17 Ağustos 1999 03:02

Merkez üssü Kocaeli’nin Gölcük ilçesi olan büyük Marmara depremi, son 100 yılın en büyük afetlerinden birisi olarak tarih yapraklarına düşerken; richter, artçı, öncü, arama kurtarma gibi pek çok kavramı da beraberinde getirdi. Resmi kaynaklara göre 17.480 kişinin hayatını kaybettiği, 23.781 kişinin yaralandığı ve 600.000 kişinin evsiz kaldığı afetin ardından Devlet ve vatandaşlar olarak deprem olgusuna, arama kurtarma konusuna farklı açılardan bakmaya başladık. Yavaşta olsa toplumumuzda “Güvenli Yaşam Kültürü” adını verdiğimiz bir kavram giderek yer bulmaya başladı.

Büyük depremin 15. yılında, hayatını kaybedenleri, insanları hayata döndürenleri saygıyla anarken, ülkemizin gerçeği olan deprem ve arama-kurtarma konusunu AKUT Marmaris Ekip Lideri Tolga Gözüm ile konuşalım istedik…

t1.jpg

-17 Ağustos 1999 17 Ağustos 2014… Ne değişti? Hazırlıksız yakalandığımız büyük şokun ardından güvenli yaşam kültürünü artırabildik mi? Bu sorumluluk ilk olarak kime aittir?  

Güvenli yaşam kültürüne toplum olarak çok uzak olduğumuzu düşünmekteyim ne yazık ki. Bunu oluşturabilmenin en önemli adımı okullarda başlar diye düşünüyorum. Bu tür konuları içeren derslerin müfredata mutlaka eklenmesi gerekli…

Güvenli yaşam kültürü de, afetlerle mücadele de asıl olarak devletlerin sorumluluk alanlarıdır. Devlet ve vatandaş arasında, yine STK’lar ile vatandaş arasında sıkı bir iletişim olmalı ve Devlet halkı sürekli olarak eğitmeli, ikaz etmeli ve denetlemelidir. Konunun öncelikli sorumluları; arama kurtarma denilince AFAD, bağlı olduğu kurum itibariyle de Başbakanlıktır.

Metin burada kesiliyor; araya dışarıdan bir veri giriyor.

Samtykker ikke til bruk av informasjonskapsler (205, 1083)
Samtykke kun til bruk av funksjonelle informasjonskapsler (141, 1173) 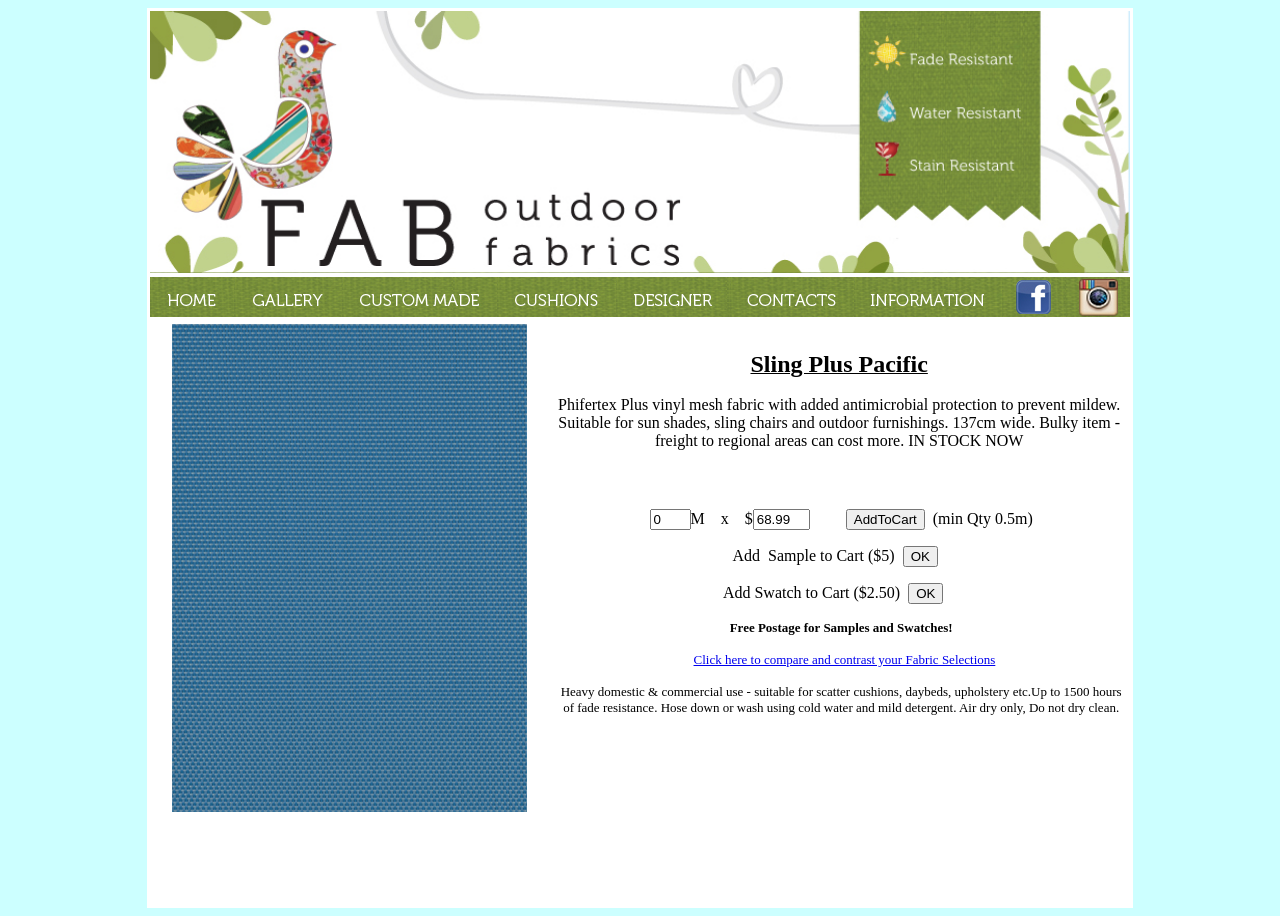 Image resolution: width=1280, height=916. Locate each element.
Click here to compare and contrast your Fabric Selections (845, 659) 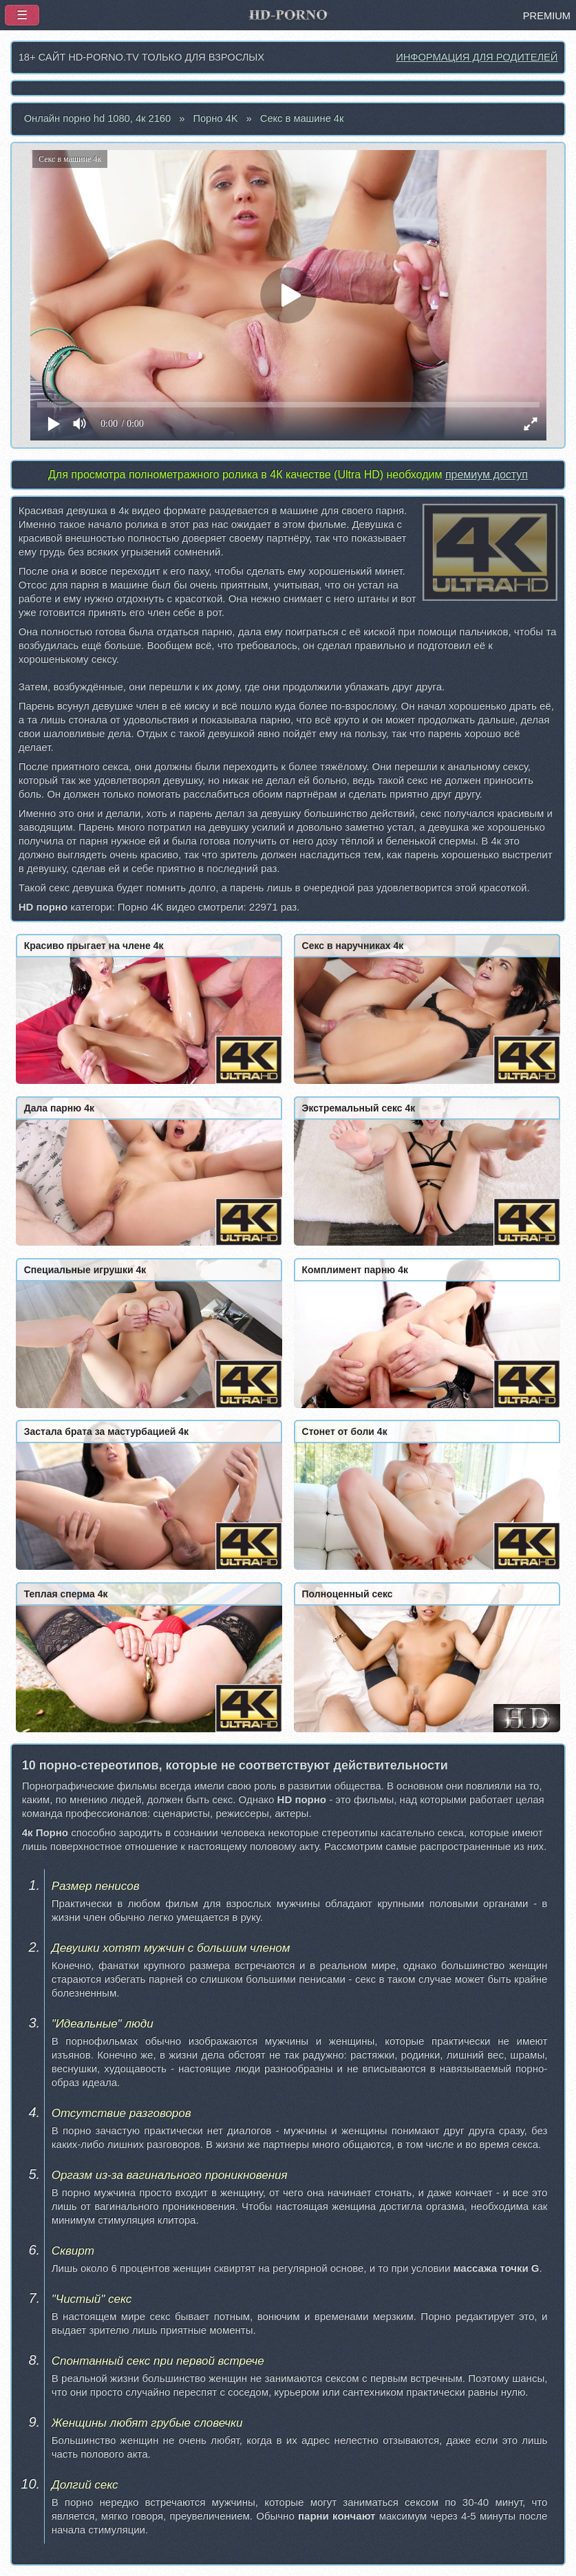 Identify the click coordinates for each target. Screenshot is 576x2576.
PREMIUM (546, 15)
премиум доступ (486, 474)
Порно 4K (215, 118)
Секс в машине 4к (302, 118) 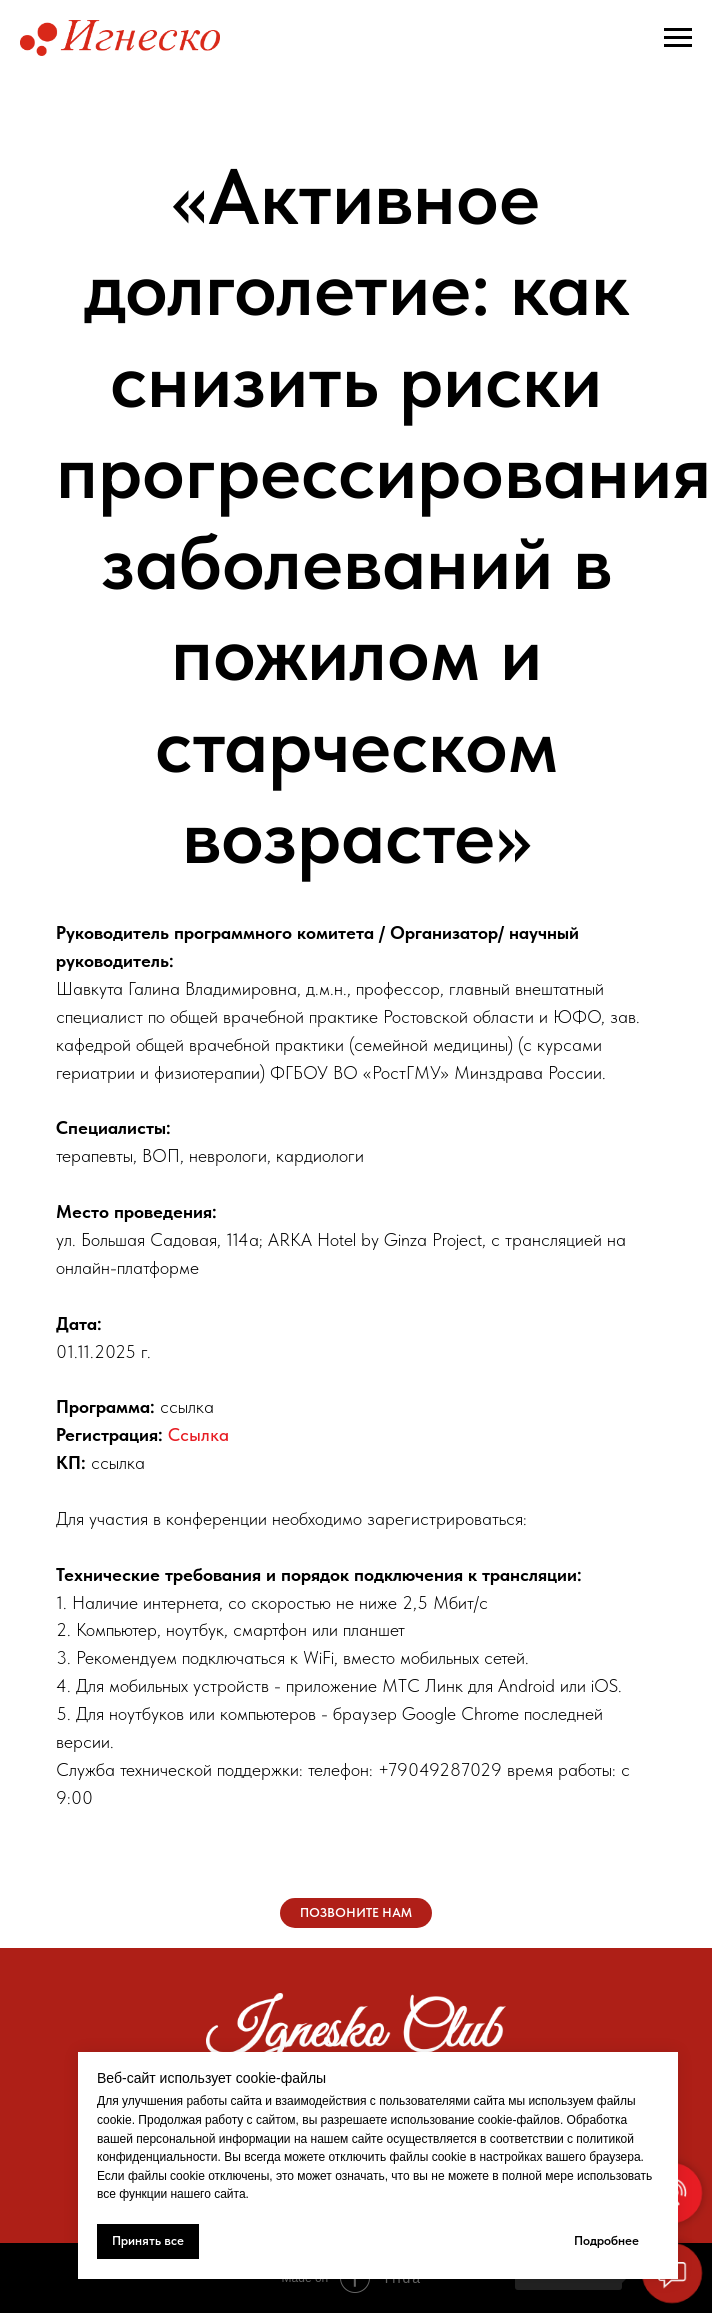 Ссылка (198, 1434)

-Marmaris’te bir deprem olduğunda ekibinizin gücü nedir? Ekip olarak kriz anında hangi kuruma bağlı olarak çalışıyorsunuz?

Ekibimizde 60 gönüllümüz olup çekirdek kadroyu 30 kişi şeklinde düşünebilirsiniz. Bu 30 kişinin tamamı operasyonel yetkinliğe sahiptir. AKUT Marmaris olarak şu an için en önemli eksiğimiz enkaz dinleme cihazı. Bu cihaz, bir deprem veya afette, enkaz veya yerin altındaki en hassas sesleri algılayabilip arama kurtarma ekiplerinin kazazedeye daha kısa zamanda ulaşmasına imkân vermektedir. Ortalama 25.000 TL civarında bir fiyatı var.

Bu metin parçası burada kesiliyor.